WHAT YOU SHOULD DO |
Without pictures, retype the following entries exactly.
*** PROVIDED RECORDS ***
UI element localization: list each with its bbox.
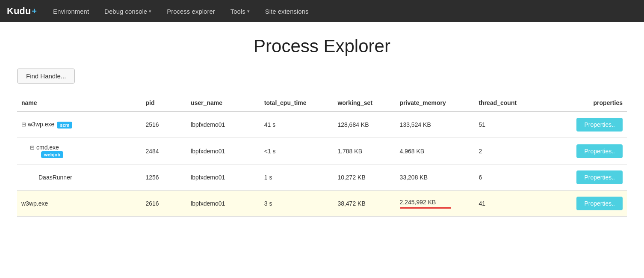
col-header-pm: private_memory — [396, 94, 475, 112]
cell-properties: Properties.. — [537, 164, 627, 191]
cell-total_cpu_time: 41 s — [260, 112, 334, 138]
cell-total_cpu_time: <1 s — [260, 138, 334, 164]
cell-user_name: lbpfxdemo01 — [186, 191, 260, 217]
highlight-underline — [400, 207, 451, 209]
navbar: Kudu+ Environment Debug console ▾ Proces… — [0, 0, 644, 22]
col-header-user: user_name — [186, 94, 260, 112]
cell-thread_count: 6 — [474, 164, 536, 191]
nav-process-explorer[interactable]: Process explorer — [161, 5, 221, 18]
nav-debug-console[interactable]: Debug console ▾ — [98, 5, 157, 18]
private-memory-value: 2,245,992 KB — [400, 199, 436, 206]
logo-text: Kudu — [7, 6, 31, 17]
cell-working_set: 1,788 KB — [333, 138, 395, 164]
nav-tools[interactable]: Tools ▾ — [225, 5, 256, 18]
cell-thread_count: 2 — [474, 138, 536, 164]
col-header-name: name — [17, 94, 141, 112]
cell-properties: Properties.. — [537, 112, 627, 138]
cell-working_set: 128,684 KB — [333, 112, 395, 138]
chevron-down-icon: ▾ — [247, 9, 250, 14]
table-row: DaasRunner1256lbpfxdemo011 s10,272 KB33,… — [17, 164, 627, 191]
nav-site-extensions[interactable]: Site extensions — [259, 5, 315, 18]
logo-plus: + — [32, 6, 37, 16]
cell-user_name: lbpfxdemo01 — [186, 112, 260, 138]
properties-button[interactable]: Properties.. — [576, 170, 623, 184]
properties-button[interactable]: Properties.. — [576, 144, 623, 158]
expand-icon[interactable]: ⊟ — [30, 144, 35, 151]
chevron-down-icon: ▾ — [149, 9, 151, 14]
properties-button[interactable]: Properties.. — [576, 118, 623, 132]
nav-environment[interactable]: Environment — [47, 5, 95, 18]
cell-pid: 2616 — [141, 191, 186, 217]
col-header-props: properties — [537, 94, 627, 112]
cell-private_memory: 2,245,992 KB — [396, 191, 475, 217]
badge-scm: scm — [57, 122, 72, 129]
cell-working_set: 10,272 KB — [333, 164, 395, 191]
process-table: name pid user_name total_cpu_time workin… — [17, 94, 627, 217]
cell-private_memory: 133,524 KB — [396, 112, 475, 138]
cell-name: DaasRunner — [17, 164, 141, 191]
cell-thread_count: 51 — [474, 112, 536, 138]
cell-working_set: 38,472 KB — [333, 191, 395, 217]
find-handle-button[interactable]: Find Handle... — [17, 69, 75, 84]
cell-total_cpu_time: 1 s — [260, 164, 334, 191]
table-row: ⊟cmd.exewebjob2484lbpfxdemo01<1 s1,788 K… — [17, 138, 627, 164]
col-header-ws: working_set — [333, 94, 395, 112]
expand-icon[interactable]: ⊟ — [21, 121, 26, 128]
col-header-pid: pid — [141, 94, 186, 112]
cell-total_cpu_time: 3 s — [260, 191, 334, 217]
cell-user_name: lbpfxdemo01 — [186, 164, 260, 191]
process-name: w3wp.exe — [21, 200, 48, 207]
properties-button[interactable]: Properties.. — [576, 197, 623, 210]
col-header-cpu: total_cpu_time — [260, 94, 334, 112]
process-name: DaasRunner — [38, 174, 72, 181]
cell-pid: 2484 — [141, 138, 186, 164]
process-name: cmd.exe — [36, 144, 59, 151]
cell-pid: 2516 — [141, 112, 186, 138]
cell-name: w3wp.exe — [17, 191, 141, 217]
badge-webjob: webjob — [41, 151, 63, 158]
logo[interactable]: Kudu+ — [7, 6, 37, 17]
table-header-row: name pid user_name total_cpu_time workin… — [17, 94, 627, 112]
cell-properties: Properties.. — [537, 191, 627, 217]
page-content: Process Explorer Find Handle... name pid… — [0, 22, 644, 230]
cell-user_name: lbpfxdemo01 — [186, 138, 260, 164]
cell-properties: Properties.. — [537, 138, 627, 164]
cell-name: ⊟w3wp.exescm — [17, 112, 141, 138]
table-row: w3wp.exe2616lbpfxdemo013 s38,472 KB2,245… — [17, 191, 627, 217]
cell-name: ⊟cmd.exewebjob — [17, 138, 141, 164]
process-name: w3wp.exe — [28, 121, 54, 128]
cell-private_memory: 33,208 KB — [396, 164, 475, 191]
cell-pid: 1256 — [141, 164, 186, 191]
page-title: Process Explorer — [17, 36, 627, 57]
col-header-tc: thread_count — [474, 94, 536, 112]
cell-thread_count: 41 — [474, 191, 536, 217]
table-row: ⊟w3wp.exescm2516lbpfxdemo0141 s128,684 K… — [17, 112, 627, 138]
cell-private_memory: 4,968 KB — [396, 138, 475, 164]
*** End of PROVIDED RECORDS ***
RESPONSE BOX |
UI element localization: list each with its bbox.
col-header-pm: private_memory — [396, 94, 475, 112]
cell-properties: Properties.. — [537, 164, 627, 191]
cell-total_cpu_time: 41 s — [260, 112, 334, 138]
cell-total_cpu_time: <1 s — [260, 138, 334, 164]
cell-user_name: lbpfxdemo01 — [186, 191, 260, 217]
highlight-underline — [400, 207, 451, 209]
navbar: Kudu+ Environment Debug console ▾ Proces… — [0, 0, 644, 22]
col-header-user: user_name — [186, 94, 260, 112]
cell-thread_count: 6 — [474, 164, 536, 191]
nav-process-explorer[interactable]: Process explorer — [161, 5, 221, 18]
nav-debug-console[interactable]: Debug console ▾ — [98, 5, 157, 18]
private-memory-value: 2,245,992 KB — [400, 199, 436, 206]
logo-text: Kudu — [7, 6, 31, 17]
cell-working_set: 1,788 KB — [333, 138, 395, 164]
nav-tools[interactable]: Tools ▾ — [225, 5, 256, 18]
cell-thread_count: 2 — [474, 138, 536, 164]
col-header-name: name — [17, 94, 141, 112]
cell-properties: Properties.. — [537, 112, 627, 138]
cell-working_set: 128,684 KB — [333, 112, 395, 138]
chevron-down-icon: ▾ — [247, 9, 250, 14]
table-row: DaasRunner1256lbpfxdemo011 s10,272 KB33,… — [17, 164, 627, 191]
nav-site-extensions[interactable]: Site extensions — [259, 5, 315, 18]
logo-plus: + — [32, 6, 37, 16]
cell-user_name: lbpfxdemo01 — [186, 112, 260, 138]
properties-button[interactable]: Properties.. — [576, 170, 623, 184]
properties-button[interactable]: Properties.. — [576, 144, 623, 158]
expand-icon[interactable]: ⊟ — [30, 144, 35, 151]
chevron-down-icon: ▾ — [149, 9, 151, 14]
properties-button[interactable]: Properties.. — [576, 118, 623, 132]
nav-environment[interactable]: Environment — [47, 5, 95, 18]
cell-pid: 2616 — [141, 191, 186, 217]
col-header-props: properties — [537, 94, 627, 112]
cell-private_memory: 2,245,992 KB — [396, 191, 475, 217]
badge-scm: scm — [57, 122, 72, 129]
cell-working_set: 10,272 KB — [333, 164, 395, 191]
process-table: name pid user_name total_cpu_time workin… — [17, 94, 627, 217]
cell-private_memory: 133,524 KB — [396, 112, 475, 138]
cell-name: DaasRunner — [17, 164, 141, 191]
cell-thread_count: 51 — [474, 112, 536, 138]
cell-working_set: 38,472 KB — [333, 191, 395, 217]
find-handle-button[interactable]: Find Handle... — [17, 69, 75, 84]
cell-total_cpu_time: 1 s — [260, 164, 334, 191]
table-row: ⊟cmd.exewebjob2484lbpfxdemo01<1 s1,788 K… — [17, 138, 627, 164]
col-header-ws: working_set — [333, 94, 395, 112]
expand-icon[interactable]: ⊟ — [21, 121, 26, 128]
col-header-pid: pid — [141, 94, 186, 112]
cell-total_cpu_time: 3 s — [260, 191, 334, 217]
cell-user_name: lbpfxdemo01 — [186, 164, 260, 191]
process-name: w3wp.exe — [21, 200, 48, 207]
properties-button[interactable]: Properties.. — [576, 197, 623, 210]
col-header-cpu: total_cpu_time — [260, 94, 334, 112]
process-name: DaasRunner — [38, 174, 72, 181]
cell-pid: 2484 — [141, 138, 186, 164]
process-name: cmd.exe — [36, 144, 59, 151]
cell-pid: 2516 — [141, 112, 186, 138]
cell-name: w3wp.exe — [17, 191, 141, 217]
badge-webjob: webjob — [41, 151, 63, 158]
logo[interactable]: Kudu+ — [7, 6, 37, 17]
table-header-row: name pid user_name total_cpu_time workin… — [17, 94, 627, 112]
cell-properties: Properties.. — [537, 191, 627, 217]
page-content: Process Explorer Find Handle... name pid… — [0, 22, 644, 230]
cell-user_name: lbpfxdemo01 — [186, 138, 260, 164]
cell-properties: Properties.. — [537, 138, 627, 164]
cell-name: ⊟w3wp.exescm — [17, 112, 141, 138]
table-row: w3wp.exe2616lbpfxdemo013 s38,472 KB2,245… — [17, 191, 627, 217]
cell-name: ⊟cmd.exewebjob — [17, 138, 141, 164]
process-name: w3wp.exe — [28, 121, 54, 128]
cell-private_memory: 33,208 KB — [396, 164, 475, 191]
cell-pid: 1256 — [141, 164, 186, 191]
page-title: Process Explorer — [17, 36, 627, 57]
col-header-tc: thread_count — [474, 94, 536, 112]
cell-thread_count: 41 — [474, 191, 536, 217]
table-row: ⊟w3wp.exescm2516lbpfxdemo0141 s128,684 K… — [17, 112, 627, 138]
cell-private_memory: 4,968 KB — [396, 138, 475, 164]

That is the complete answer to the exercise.